Pursuant to a conditional plea agreement with the Government, Shelby Sherrod Petties pleaded guilty to one count of committing a crime of violence while having failed to register as a sex offender but expressly reserved the right to appeal his conviction on the ground that kidnapping (which was his predicate offense) is not categorically a “crime of violence.” As part of this agreement, the Government promised to dismiss the other charges against Petties.
On appeal, because of intervening precedent, the Government conceded the point, and the Fourth Circuit vacated the judgement and remanded. Petties then moved for release, but the Government filed a motion pursuant to 18 U.S.C. § 3296 to reinstate one of the other charges it had dismissed against him. The district court denied Petties’s motion for release and held that by vacating the judgement, the circuit court had “reinstated the indictment and reset the case,” which left Petties charged with three charges again. Two of those charges were no longer viable since they lacked predicates, but they could be “narrowed” to lesser included offenses. After his subsequent bench trial, district court found him guilty on all charges and gave him the same sentence he originally received. Petties appealed.

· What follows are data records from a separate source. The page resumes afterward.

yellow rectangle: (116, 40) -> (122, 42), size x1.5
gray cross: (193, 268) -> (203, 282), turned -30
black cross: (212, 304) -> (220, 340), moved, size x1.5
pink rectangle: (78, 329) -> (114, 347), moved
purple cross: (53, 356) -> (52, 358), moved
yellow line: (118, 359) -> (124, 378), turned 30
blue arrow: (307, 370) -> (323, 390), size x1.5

Reviewing the district court’s interpretation of the plea agreement de novo, the Fourth Circuit vacated Petties’s conviction and sentence. Under the fairest reading of the agreement, Petties was expressly allowed to appeal his conviction on the grounds that he won, and he therefore did not violate the agreement in so doing, leaving the Government bound to its side of the bargain. The agreement also did not, as the Government argued, implicitly bind Petties to plead guilty to the lesser included offense when his appeal was successful.